Bio Adenosin Tri Phosphat dapat dihasilkan dari berbagai proses seluler diantaranya
melalui proses fosforilasi oksidatif dengan bantuan ensim pengkatalis ATP sintetase. Bahan
14
bakar utama sintesis ATP adalah glukosa dan asam lemak. ATP berfungsi sebagai pembawa
energi dalam tubuh mikroorganisme hidup mulai dari bakteri, jamur, tumbuhan, hewan, dan
termasuk manusia. Kemudian, ATP akan diuraikan menjadi ADP dan phosphate. Selanjutnya,
ADP ini akan menangkap energi yang dilepaskan oleh pembakaran nutrisi dan mentransfernya
untuk reaksi-reaksi yang membutuhkan energi seperti membangun komponen sel, kontraksi otot,
transmisi pesan syaraf, dan pengaturan energi di dalam sel (Guyton 1997).

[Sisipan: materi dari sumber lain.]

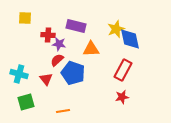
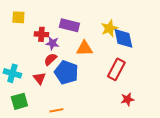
red star: (122, 97) -> (127, 99), moved

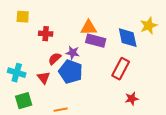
purple rectangle: (69, 25) -> (96, 41), moved
yellow star: (109, 28) -> (149, 26), moved
purple star: (52, 43) -> (73, 53), moved
orange triangle: (84, 48) -> (89, 28), moved

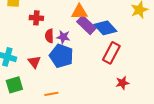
blue diamond: (128, 38) -> (105, 28), moved, turned -30
purple rectangle: (96, 41) -> (86, 25), turned 30
red semicircle: (55, 59) -> (49, 36), moved, turned -48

Bio Adenosin Tri Phosphat merupakan energi siap pakai yang digunakan bersama
multivitamin dan ion esensial pada hewan ruminansia termasuk sapi. Beberapa produk Bio ATP
yang beredar di Indonesia antara lain Biosalamin, BiosanTP, dan Biomin (IOHI 2008). ATP
akan mempercepat perbaikan fungsi tubuh dengan menyediakan energi yang siap pakai.
Ketersediaan energi ini akan membantu obat bekerja lebih optimal dan mempercepat
persembuhan terhadap penyakit tertentu (Katzung 2001).
Para praktisi ternak ruminansia di Boyolali, Klaten, Sumedang, dan Lembang biasanya
selalu menggunakan kombinasi enrofloksasin dan BioATP untuk menanggulangi infeksi saluran
pencernaan, pernafasan, dan mastitis. Para praktisi ternak ruminansia di Boyolali, Klaten,
Sumedang, dan Lembang telah memberikan enrofloksasin yang dikombinasikan dengan BioATP
untuk menanggulangi infeksi saluran pencernaan, pernapasan, dan mastitis. Natrium selenite
yang terdapat dalam sediaan BioATP yang diberikan bersamaan dengan enrofloksasin di dalam
tubuh akan membentuk kompleks ikatan natrium-enrofloksasin. Selanjutnya, enrofloksasin akan
masuk ke dalam sel bersamaan dengan natrium melalui kanal natrium sel (Walker 1992; Gootz
dan Brightly 1996; Giguere dan Belanger 1997). Ikatan ini diduga akan menyebabkan
konsentrasi enrofloksasin di dalam plasma darah akan meningkat. Selain itu, BioATP
diperkirakan akan memberikan energi kepada enrofloksasin sehingga enrofloksasin akan lebih
mudah bekerja terhadap bakteri target. Selain itu, adanya kalium selenit dalam sediaan BioATP
akan menyatabilkan membran sel sehingga fungsi sel berjalan secara fisiologis (Cunningham
1997). Sementara itu, Vitamin B12 akan mendukung optimalisasi ATP dan reaksi ensimatis di
dalam tubuh. Hal inilah yang menjadi landasan pemberian BioATP yang dikombinasikan dengan
enrofloksasin diduga akan meningkatkan ketersediaan hayati enrofloksasin di dalam plasma
darah.
BAHAN DAN METODE
Waktu dan Tempat Penelitian
Penelitian ini dilaksanakan mulai bulan Mei sampai dengan Agustus 2009 di Fakultas
Kedokteran Hewan, IPB dan di Balai Besar Pengujian Mutu Sertifikasi Obat Hewan
(BBPMSOH), Gunung Sindur, Bogor.
Alat dan Bahan
Alat yang digunakan pada penelitian ini adalah spoit 5 ml, tabung EDTA 5 ml, termos es,
ice pack, dan HPLC. Peralatan lain yang digunakan adalah peralatan untuk kultur jaringan yang
terdiri atas plate 96 lubang, mikropipet, tube pipet, seperangkat clean ben, inkubator CO 2 ,
rerfrigerator, sentrifuse, mikroskop, kamera digital, autoclave, shaker, dan peralatan lainnya.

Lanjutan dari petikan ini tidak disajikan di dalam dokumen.